PROBLEM DESCRIPTION ▸ All lines from the one with "Расфасовка: 12 кг. (Примерный вес коробки)" to the end of the entries below must be written out exactly. Leave out any other line.

(Dataset records)
•••••

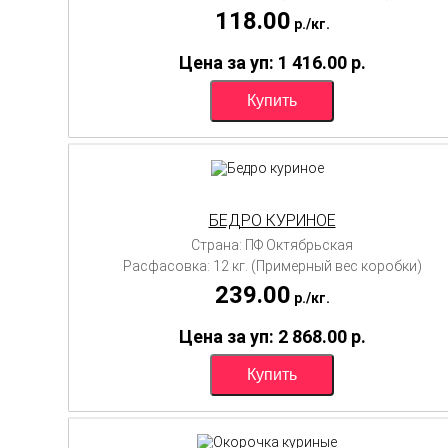
118.00
p./
кг.
Цена за уп: 1 416.00
p.
БЕДРО КУРИНОЕ
Страна: ПФ Октябрьская
Расфасовка: 12 кг. (Примерный вес коробки)
239.00
p./
кг.
Цена за уп: 2 868.00
p.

•••••

COMPLETED TASK ▸
Расфасовка: 12 кг. (Примерный вес коробки)
239.00
p./
кг.
Цена за уп: 2 868.00
p.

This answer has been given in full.